While a drug’s list price is usually higher than what’s paid by patients at pharmacy checkouts, the lower list price for Zepbound signals that Eli Lilly may engage in price competition with its Danish rival Novo Nordisk, the pharmaceutical company that makes Wegovy. And that could be the first step to bringing down the prices of obesity medicines.
“The more unique manufacturers who are producing [weight-loss medications], the greater the price competition, and that benefits all consumers,” said John Cawley, a professor of public policy and economics at Cornell University.
“The fact that Eli Lilly has announced a significantly lower list price for Zepbound than Wegovy signals that they are not seeking to quietly avoid price competition,” he added. “Zepbound has a higher percentage of weight loss associated with it, so it’s very much a competitor [to Wegovy]… That competition should lead to lower prices.”
That’s important for many patients who can’t afford the drug. People with obesity are more likely to be women and have lower incomes, and people with lower incomes are less likely to have good insurance coverage, said Edmond Wickham, a doctor who volunteers on the board of directors of the American Board of Obesity Medicine. This means obesity drugs are more inaccessible for the people who need them the most.
About 50 million of the 110 million Americans living with obesity have coverage for anti-obesity medicines, according to Novo Nordisk. But federally funded Medicare does not cover obesity medicines, and Medicaid covers one or more weight-loss drugs in only 16 states, according to KFF, a health policy research nonprofit.
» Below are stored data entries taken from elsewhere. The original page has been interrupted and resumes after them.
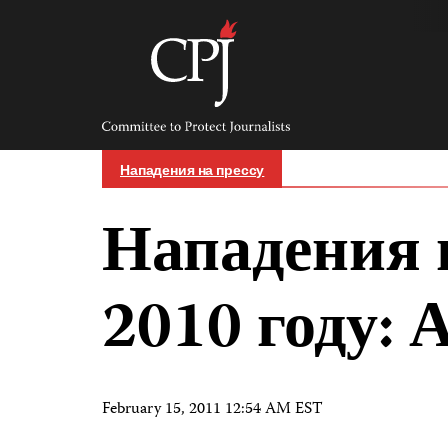
Skip
to
content
Committee
to
Protect
Journalists
Нападения на прессу
Нападения н
2010 году:
February 15, 2011 12:54 AM EST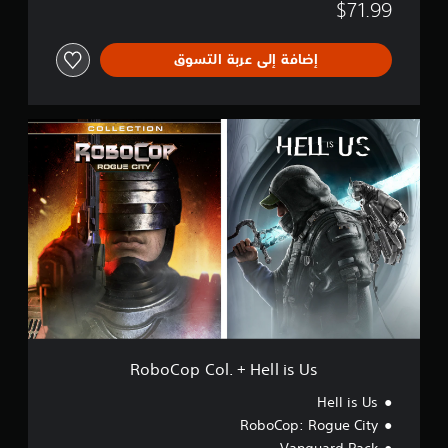
$71.99
إضافة إلى عربة التسوق
R
o
b
o
C
o
p
C
o
l
.
+
H
e
RoboCop Col. + Hell is Us
l
l
Hell is Us
i
RoboCop: Rogue City
s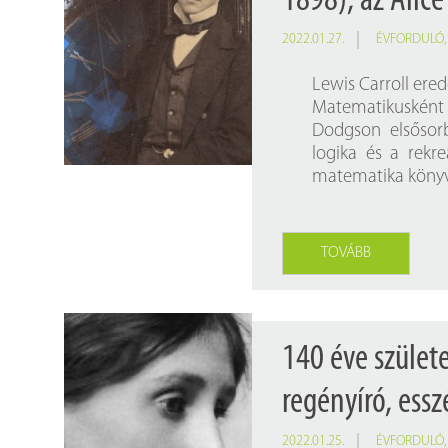
1898), az Alice
2022.01.27.
ÉVFORDULÓ
Lewis Carroll ere
Matematikusként 1
Dodgson elsősorb
logika és a rekr
matematika könyvet
TOVÁBB
140 éve szület
regényíró, esszé
2022.01.25.
ÉVFORDULÓ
Zepbound, Wegovy, and Saxenda are GLP-1 drugs that mimic a hormone that curbs people’s appetites, causing significant weight loss. The three are FDA-approved for obesity treatment. Other GLP-1 drugs such as Rybelsus, Ozempic, and Mounjaro are approved to treat Type 2 diabetes, but not for the treatment of weight-loss management, even though they have the same active ingredients.
But patients rarely pay drugs’ full list prices because of several factors. Drug distributors negotiate lower prices with drug companies, and pharmacies negotiate with distributors to push those prices down further. Then health insurance comes into play.
What patients would pay for Zepbound compared to Wegovy and Saxenda
Eli Lilly’s Zepbound was made available at US pharmacies on Dec. 5. The cost of a one or three-month Zepbound prescription could be as low as $25 for people with commercial insurance that covers the drug who enroll in Zepbound’s savings card program.
Patients enrolled in the savings program who have commercial insurance that does not cover the drug could pay as low as $550 for a one-month Zepbound prescription. Zepbound will be added to Cigna Healthcare’s commercial formularies beginning Dec. 15, according to Eli Lilly. It is unclear what people without commercial insurance would pay for Zepbound, and Zepbound does not allow patients with government-funded healthcare programs such as Medicaid or Medicare to enroll in its savings program.
Some 80% of patients with insurance coverage for Wegovy pay $25 or less, according to a Novo Nordisk statement provided to Quartz. Patients with commercial insurance plans that don’t cover the drug who pay cash can receive a savings card to reduce the full list price by $500. The card is effective for up to 12 refills of 28-day prescriptions. In other words, without commercial insurance coverage, patients could pay about $850 for a one-month supply. Like Zepbound, only people with commercial or private insurance qualify for Wegovy’s savings program.
Some 80% of commercially insured one-month Saxenda prescriptions cost $30 or less as of August 2021, according to Novo Nordisk. It’s unclear what commercially insured patients without coverage for the drug pay.
Saxenda’s savings program will be discontinued after Dec. 31, and it’s unknown what patients will pay in 2024 and beyond for the drug.
Supply issues add to the health equity problem
Due to the shortage of prescription weight-loss medications this year, patients often have to spend time looking for the drugs—time that typically isn’t afforded to lower-paid frontline workers in less flexible work environments.
“I certainly have had patients that really would like to be on the medicine … but they just don’t have the time to call pharmacies on what could even be a daily basis to find out [if they can] get it there,” said Wickham.